[Collected data]
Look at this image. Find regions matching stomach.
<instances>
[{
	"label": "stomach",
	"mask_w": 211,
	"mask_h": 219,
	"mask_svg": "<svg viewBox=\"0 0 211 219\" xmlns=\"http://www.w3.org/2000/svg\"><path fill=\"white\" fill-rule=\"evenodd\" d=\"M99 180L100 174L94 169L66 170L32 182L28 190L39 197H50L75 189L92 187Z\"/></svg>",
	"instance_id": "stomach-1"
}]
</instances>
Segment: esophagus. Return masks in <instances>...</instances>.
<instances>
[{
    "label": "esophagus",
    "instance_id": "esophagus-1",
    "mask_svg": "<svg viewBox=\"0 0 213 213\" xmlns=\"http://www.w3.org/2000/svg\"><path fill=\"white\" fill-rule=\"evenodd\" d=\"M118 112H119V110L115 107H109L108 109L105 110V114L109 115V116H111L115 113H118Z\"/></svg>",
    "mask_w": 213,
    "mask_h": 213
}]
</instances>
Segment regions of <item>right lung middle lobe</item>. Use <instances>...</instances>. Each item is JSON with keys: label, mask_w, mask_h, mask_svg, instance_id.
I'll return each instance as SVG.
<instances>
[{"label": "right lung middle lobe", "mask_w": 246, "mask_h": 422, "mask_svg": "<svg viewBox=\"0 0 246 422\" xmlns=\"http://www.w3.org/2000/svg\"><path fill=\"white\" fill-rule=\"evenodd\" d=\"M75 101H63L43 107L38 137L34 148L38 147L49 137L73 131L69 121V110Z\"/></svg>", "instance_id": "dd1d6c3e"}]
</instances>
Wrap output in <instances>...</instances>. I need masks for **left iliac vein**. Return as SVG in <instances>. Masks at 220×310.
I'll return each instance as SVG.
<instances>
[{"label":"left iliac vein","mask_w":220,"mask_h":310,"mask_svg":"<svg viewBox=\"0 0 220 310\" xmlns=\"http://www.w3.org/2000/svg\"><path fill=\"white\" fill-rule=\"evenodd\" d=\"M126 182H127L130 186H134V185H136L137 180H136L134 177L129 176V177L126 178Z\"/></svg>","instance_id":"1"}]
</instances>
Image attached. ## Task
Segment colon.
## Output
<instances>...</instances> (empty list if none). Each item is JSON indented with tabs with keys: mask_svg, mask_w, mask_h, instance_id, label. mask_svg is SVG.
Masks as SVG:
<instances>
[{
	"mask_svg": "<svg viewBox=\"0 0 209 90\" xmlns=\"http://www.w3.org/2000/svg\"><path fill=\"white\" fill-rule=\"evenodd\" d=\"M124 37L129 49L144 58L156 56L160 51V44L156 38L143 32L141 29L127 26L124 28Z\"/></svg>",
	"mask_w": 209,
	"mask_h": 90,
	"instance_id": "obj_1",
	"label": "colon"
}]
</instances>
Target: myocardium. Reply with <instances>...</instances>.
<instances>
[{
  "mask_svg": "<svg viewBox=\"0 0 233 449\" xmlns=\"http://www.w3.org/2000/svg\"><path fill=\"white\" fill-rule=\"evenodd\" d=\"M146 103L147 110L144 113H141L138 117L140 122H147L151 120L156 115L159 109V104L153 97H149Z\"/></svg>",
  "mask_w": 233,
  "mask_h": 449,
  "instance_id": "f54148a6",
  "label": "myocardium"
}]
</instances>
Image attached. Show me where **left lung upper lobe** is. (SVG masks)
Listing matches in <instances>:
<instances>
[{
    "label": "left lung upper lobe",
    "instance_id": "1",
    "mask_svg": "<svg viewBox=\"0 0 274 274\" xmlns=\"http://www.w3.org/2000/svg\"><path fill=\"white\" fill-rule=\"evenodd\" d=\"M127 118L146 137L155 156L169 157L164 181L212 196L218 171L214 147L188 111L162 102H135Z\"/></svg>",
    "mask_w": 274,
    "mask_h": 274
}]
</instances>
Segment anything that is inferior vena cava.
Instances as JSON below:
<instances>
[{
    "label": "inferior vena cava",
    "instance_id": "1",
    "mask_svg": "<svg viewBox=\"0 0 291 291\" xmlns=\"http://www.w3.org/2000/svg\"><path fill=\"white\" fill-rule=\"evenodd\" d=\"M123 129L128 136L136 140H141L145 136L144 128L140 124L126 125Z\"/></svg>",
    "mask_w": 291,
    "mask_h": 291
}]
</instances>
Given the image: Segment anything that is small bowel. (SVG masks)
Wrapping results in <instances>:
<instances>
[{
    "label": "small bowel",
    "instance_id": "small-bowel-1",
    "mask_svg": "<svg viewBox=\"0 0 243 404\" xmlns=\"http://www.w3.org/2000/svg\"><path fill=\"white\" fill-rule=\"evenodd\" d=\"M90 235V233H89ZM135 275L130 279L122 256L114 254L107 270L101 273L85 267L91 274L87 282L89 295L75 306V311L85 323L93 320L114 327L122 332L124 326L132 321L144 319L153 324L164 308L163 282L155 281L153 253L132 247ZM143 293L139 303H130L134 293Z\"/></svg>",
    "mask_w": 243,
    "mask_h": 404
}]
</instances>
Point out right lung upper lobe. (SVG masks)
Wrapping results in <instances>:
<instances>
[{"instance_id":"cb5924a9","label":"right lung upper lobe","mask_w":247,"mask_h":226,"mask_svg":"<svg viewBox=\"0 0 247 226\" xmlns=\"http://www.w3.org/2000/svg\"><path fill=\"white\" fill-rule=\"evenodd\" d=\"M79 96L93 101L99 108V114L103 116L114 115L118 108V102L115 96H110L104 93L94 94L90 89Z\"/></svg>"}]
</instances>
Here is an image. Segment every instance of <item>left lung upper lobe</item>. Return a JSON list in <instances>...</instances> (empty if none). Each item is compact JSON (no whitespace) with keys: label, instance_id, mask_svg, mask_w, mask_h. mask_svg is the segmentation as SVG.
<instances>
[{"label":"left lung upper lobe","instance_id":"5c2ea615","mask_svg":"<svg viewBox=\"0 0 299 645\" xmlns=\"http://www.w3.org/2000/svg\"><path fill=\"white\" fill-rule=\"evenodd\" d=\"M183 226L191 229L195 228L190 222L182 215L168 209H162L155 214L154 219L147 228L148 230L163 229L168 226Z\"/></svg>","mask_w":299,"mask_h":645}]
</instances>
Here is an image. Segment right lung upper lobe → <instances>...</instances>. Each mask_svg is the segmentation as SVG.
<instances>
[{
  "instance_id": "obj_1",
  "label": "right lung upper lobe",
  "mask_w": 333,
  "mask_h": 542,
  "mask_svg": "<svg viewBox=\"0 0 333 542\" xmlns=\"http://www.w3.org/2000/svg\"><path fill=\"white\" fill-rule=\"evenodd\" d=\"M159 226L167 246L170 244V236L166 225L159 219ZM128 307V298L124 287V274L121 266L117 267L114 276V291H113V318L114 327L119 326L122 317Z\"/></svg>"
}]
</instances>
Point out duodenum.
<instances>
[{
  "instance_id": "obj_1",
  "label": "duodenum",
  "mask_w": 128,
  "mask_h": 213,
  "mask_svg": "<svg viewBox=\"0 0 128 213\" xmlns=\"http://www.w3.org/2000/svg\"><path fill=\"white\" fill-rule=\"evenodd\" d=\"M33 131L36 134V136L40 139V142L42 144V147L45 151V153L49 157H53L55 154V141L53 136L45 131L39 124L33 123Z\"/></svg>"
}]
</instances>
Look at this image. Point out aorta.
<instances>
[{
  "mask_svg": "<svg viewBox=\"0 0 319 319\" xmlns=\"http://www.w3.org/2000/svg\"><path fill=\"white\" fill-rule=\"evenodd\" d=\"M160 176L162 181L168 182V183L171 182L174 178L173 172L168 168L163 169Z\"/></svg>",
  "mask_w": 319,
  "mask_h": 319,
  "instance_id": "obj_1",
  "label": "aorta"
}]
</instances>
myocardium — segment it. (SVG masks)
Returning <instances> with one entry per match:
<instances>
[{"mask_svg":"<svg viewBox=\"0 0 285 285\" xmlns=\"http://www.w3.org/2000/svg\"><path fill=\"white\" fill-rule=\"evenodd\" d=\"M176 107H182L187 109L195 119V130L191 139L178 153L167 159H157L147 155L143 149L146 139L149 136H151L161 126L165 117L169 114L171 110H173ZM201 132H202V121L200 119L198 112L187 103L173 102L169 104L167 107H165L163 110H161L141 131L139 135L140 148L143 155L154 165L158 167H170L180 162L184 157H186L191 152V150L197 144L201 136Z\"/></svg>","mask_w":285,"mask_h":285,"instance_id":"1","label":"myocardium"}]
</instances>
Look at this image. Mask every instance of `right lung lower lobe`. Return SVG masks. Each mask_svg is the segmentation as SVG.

◆ Action item
The answer consists only of the lines from the one containing "myocardium — segment it. (SVG masks)" to the end of the records, each written out exactly.

◆ Task result
myocardium — segment it. (SVG masks)
Returning <instances> with one entry per match:
<instances>
[{"mask_svg":"<svg viewBox=\"0 0 285 285\" xmlns=\"http://www.w3.org/2000/svg\"><path fill=\"white\" fill-rule=\"evenodd\" d=\"M176 107H182L187 109L195 119V130L191 139L178 153L167 159H157L147 155L143 149L146 139L149 136H151L161 126L165 117L169 114L171 110H173ZM201 132H202V121L200 119L198 112L187 103L173 102L169 104L167 107H165L163 110H161L141 131L139 135L140 148L143 155L154 165L158 167H170L180 162L184 157H186L191 152V150L197 144L201 136Z\"/></svg>","mask_w":285,"mask_h":285,"instance_id":"1","label":"myocardium"}]
</instances>
Look at this image. Mask every instance of `right lung lower lobe`. Return SVG masks. Each mask_svg is the segmentation as SVG.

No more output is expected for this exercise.